De Morais is a Swiss-Angolan tycoon who founded and led several businesses over the course of his career, among them Quantum Global, an international investment group with a particular focus on Africa, and Banco Kwanza Invest, Angola's first investment bank.

Until recently, Zimbabwe's new Finance minister Mthuli Ncube was Quantum's managing director. De Morais and José Filomeno were placed in detention on suspicion of embezzling national funds over the alleged illegal transfer of US$500 million from state coffers to an HSBC Holdings Plc account in the UK.

The new Angolan government has made fighting corruption and economic reform its much-vaunted mantra. This is buying it goodwill among international investors and boosting its popularity at home, a new report by a global risk consultancy group said this week.
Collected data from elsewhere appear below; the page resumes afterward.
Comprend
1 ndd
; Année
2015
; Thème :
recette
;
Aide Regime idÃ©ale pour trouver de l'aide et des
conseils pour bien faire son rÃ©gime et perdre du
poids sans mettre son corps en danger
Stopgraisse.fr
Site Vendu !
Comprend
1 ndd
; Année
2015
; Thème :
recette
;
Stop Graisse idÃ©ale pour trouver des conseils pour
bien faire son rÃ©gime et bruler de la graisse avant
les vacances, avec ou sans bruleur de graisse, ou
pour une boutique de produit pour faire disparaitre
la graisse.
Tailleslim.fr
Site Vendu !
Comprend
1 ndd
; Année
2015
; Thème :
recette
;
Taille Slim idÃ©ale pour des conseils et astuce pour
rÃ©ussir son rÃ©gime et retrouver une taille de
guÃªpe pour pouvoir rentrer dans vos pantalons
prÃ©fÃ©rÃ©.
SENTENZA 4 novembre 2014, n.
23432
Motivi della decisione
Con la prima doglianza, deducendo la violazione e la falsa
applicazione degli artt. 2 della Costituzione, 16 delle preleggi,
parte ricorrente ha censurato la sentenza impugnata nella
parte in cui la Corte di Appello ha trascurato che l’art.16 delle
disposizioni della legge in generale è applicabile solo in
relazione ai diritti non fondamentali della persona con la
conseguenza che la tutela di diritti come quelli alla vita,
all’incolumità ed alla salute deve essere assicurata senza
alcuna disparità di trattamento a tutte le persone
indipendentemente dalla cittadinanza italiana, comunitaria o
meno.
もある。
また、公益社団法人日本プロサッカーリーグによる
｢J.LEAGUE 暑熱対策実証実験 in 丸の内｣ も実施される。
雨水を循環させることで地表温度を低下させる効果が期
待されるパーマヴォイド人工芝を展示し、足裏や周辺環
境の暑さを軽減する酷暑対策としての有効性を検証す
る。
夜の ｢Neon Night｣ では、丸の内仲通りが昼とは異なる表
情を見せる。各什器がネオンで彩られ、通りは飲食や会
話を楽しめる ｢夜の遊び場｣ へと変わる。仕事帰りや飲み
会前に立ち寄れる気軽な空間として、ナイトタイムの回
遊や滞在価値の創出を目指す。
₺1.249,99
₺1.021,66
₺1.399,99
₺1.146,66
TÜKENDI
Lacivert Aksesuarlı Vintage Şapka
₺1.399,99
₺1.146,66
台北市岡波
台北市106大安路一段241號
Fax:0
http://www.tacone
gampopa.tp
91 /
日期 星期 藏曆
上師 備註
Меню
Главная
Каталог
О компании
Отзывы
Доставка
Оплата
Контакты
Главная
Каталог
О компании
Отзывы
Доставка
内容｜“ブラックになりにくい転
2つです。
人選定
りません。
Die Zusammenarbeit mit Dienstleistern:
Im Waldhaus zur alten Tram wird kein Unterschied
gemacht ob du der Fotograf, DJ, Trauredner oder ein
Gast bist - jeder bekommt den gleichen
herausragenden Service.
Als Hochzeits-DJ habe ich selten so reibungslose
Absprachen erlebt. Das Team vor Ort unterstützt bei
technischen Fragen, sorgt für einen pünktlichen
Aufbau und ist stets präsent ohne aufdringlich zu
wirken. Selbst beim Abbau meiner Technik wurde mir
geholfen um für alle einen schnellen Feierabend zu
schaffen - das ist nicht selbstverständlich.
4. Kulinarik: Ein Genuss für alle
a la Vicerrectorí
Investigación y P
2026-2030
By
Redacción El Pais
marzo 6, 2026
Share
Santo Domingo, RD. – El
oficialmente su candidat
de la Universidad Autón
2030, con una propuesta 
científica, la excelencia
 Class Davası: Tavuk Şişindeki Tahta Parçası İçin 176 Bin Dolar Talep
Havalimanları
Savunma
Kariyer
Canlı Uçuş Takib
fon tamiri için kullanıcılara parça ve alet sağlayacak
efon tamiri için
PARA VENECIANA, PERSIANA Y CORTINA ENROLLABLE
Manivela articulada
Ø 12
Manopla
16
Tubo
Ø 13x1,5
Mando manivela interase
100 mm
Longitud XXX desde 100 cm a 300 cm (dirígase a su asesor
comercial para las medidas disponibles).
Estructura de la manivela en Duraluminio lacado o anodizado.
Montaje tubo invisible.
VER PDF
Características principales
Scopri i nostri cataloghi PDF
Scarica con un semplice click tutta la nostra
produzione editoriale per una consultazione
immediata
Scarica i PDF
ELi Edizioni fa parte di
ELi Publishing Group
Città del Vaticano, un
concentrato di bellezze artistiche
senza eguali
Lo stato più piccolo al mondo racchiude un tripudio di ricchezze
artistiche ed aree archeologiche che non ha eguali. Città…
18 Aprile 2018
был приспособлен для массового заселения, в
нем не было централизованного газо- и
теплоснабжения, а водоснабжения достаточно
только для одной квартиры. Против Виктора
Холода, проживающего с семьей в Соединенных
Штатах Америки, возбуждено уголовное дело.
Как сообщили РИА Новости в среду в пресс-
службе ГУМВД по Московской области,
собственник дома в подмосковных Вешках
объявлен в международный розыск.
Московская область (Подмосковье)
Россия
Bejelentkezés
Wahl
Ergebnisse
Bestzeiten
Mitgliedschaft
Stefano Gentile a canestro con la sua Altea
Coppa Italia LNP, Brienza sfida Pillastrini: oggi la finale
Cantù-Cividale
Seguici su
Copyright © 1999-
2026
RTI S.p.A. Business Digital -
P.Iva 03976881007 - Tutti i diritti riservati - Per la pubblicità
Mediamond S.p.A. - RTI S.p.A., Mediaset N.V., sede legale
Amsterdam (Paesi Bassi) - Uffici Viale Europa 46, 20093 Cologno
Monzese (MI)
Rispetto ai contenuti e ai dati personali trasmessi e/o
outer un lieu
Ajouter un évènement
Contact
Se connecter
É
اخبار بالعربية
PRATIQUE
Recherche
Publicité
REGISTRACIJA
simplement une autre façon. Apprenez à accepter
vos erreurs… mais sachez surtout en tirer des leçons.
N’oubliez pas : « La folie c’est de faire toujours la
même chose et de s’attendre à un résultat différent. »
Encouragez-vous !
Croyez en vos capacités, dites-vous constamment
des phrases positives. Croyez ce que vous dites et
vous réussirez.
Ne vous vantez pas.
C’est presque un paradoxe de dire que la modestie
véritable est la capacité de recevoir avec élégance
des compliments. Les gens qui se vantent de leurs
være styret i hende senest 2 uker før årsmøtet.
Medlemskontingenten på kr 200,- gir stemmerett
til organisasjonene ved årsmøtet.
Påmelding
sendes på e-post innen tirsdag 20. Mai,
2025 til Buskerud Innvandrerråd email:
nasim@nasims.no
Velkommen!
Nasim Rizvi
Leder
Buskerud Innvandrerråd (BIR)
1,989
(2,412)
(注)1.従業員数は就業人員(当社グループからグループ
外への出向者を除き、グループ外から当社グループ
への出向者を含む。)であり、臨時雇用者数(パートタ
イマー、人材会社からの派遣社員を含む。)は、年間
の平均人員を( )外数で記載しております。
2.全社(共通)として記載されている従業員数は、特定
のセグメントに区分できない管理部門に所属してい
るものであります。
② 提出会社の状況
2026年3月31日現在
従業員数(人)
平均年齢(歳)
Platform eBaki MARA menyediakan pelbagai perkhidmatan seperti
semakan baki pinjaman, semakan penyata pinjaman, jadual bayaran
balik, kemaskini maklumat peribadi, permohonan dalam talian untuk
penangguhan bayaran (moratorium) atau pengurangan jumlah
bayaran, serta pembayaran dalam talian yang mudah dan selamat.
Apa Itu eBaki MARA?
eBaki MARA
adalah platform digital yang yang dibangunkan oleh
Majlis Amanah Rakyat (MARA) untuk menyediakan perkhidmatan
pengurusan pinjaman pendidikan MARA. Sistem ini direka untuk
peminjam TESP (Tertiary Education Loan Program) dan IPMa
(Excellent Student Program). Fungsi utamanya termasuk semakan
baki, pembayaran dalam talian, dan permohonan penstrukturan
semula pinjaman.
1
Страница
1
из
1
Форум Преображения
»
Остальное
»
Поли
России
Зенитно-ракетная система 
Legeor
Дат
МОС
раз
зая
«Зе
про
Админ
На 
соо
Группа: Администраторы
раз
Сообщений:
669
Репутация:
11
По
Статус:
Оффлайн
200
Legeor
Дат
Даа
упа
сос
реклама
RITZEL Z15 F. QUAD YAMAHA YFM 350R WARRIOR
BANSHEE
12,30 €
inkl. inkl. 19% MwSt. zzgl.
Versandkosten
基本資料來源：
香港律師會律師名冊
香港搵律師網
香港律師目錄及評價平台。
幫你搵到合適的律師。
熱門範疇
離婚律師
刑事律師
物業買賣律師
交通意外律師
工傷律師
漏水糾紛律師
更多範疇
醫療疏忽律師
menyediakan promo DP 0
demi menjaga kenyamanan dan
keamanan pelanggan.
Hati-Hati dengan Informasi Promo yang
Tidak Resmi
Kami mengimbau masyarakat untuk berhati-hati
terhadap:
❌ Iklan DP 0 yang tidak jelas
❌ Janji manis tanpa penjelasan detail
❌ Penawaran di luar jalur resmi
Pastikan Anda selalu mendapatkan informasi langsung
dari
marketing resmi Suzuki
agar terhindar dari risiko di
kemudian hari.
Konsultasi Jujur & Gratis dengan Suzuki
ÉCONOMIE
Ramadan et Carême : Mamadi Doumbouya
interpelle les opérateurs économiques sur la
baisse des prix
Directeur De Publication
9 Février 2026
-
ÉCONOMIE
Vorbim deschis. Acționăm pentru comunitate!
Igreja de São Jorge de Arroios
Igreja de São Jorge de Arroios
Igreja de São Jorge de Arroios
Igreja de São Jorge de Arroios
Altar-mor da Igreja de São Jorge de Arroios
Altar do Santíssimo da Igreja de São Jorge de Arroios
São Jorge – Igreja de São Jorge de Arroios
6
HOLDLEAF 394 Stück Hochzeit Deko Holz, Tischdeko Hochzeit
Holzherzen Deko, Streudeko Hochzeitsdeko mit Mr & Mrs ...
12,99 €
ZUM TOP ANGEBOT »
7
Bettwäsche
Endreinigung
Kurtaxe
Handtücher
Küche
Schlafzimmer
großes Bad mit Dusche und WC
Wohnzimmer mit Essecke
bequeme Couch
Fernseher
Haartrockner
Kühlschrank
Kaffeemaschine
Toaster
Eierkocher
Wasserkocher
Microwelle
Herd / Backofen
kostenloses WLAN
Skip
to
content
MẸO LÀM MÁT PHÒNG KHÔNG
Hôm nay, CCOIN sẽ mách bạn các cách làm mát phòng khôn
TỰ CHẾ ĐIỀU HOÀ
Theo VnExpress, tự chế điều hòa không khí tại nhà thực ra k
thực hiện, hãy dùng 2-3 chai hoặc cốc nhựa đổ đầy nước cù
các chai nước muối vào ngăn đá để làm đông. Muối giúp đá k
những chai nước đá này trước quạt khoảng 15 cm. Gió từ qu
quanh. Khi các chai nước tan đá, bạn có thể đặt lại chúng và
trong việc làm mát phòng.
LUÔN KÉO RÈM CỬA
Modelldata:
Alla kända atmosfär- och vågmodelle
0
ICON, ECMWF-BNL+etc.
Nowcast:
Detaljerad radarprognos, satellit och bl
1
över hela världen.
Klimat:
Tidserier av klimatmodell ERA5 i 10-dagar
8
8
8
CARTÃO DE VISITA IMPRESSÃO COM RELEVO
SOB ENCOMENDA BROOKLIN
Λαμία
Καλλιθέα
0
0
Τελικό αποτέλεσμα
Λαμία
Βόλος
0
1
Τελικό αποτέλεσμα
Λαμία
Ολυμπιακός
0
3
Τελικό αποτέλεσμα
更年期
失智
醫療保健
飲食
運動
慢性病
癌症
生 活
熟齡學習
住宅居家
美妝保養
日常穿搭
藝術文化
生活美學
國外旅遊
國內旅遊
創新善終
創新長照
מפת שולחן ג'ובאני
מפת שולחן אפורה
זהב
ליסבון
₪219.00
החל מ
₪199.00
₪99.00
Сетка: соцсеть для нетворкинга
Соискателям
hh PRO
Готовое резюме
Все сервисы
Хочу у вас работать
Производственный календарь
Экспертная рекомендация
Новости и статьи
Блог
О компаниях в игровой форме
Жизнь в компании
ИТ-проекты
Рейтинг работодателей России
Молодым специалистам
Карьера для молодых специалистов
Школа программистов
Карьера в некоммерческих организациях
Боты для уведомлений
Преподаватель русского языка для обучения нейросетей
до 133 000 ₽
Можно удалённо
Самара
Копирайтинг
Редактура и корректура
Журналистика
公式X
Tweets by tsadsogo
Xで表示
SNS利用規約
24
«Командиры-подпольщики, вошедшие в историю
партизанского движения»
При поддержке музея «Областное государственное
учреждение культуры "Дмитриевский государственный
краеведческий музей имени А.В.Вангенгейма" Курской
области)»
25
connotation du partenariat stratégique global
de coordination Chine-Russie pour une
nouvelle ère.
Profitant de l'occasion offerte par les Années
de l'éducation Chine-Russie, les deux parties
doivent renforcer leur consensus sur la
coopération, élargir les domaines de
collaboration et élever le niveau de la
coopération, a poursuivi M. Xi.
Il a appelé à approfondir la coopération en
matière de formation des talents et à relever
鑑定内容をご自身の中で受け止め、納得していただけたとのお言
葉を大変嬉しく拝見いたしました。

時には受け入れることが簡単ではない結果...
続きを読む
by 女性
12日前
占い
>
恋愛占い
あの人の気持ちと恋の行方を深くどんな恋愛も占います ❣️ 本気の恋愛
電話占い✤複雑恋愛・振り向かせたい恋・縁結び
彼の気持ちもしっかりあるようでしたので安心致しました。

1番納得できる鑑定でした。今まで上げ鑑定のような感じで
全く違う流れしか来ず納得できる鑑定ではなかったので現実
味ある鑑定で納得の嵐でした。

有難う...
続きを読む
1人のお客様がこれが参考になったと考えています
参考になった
However, the country's political economy remains firmly controlled by the same political-business-military elite which dominated Angola for generations. A new report by political and security risk consultancy A2 Global Risk says in the Democratic Republic of Congo (DRC) Joseph Kabila and his cronies also treated the country like an heirloom.
The DRC has been colonised, raped and looted by plunderers such as King Leopold II who claimed and exploited the country as a private venture, and Mobutu Sese Seko.

Mnangagwa must stop the cronyism and dismantle the patronage networks.While he has made all the right noises during his nine months in power, he must now match his lofty anti-corruption rhetoric with concrete, decisive action.

It remains to be seen is whether Mnangagwa can now move beyond noisy rhetoric and - like Angola's Laurenço and Tanzania's John Magufuli - bite the bullet by slaying the multi-headed monster of corruption, cronyism, patronage and primitive accumulation. He has his work cut out for him.